In full and without alteration, return the records below.

++++++++

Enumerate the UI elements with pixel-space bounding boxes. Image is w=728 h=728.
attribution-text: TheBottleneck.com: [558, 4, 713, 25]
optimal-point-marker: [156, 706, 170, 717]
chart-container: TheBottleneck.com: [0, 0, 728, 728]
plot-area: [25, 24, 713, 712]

++++++++

# [Written solution]
Enumerate the UI elements with pixel-space bounding boxes. Image is w=728 h=728.
attribution-text: TheBottleneck.com: [558, 4, 713, 25]
optimal-point-marker: [156, 706, 170, 717]
chart-container: TheBottleneck.com: [0, 0, 728, 728]
plot-area: [25, 24, 713, 712]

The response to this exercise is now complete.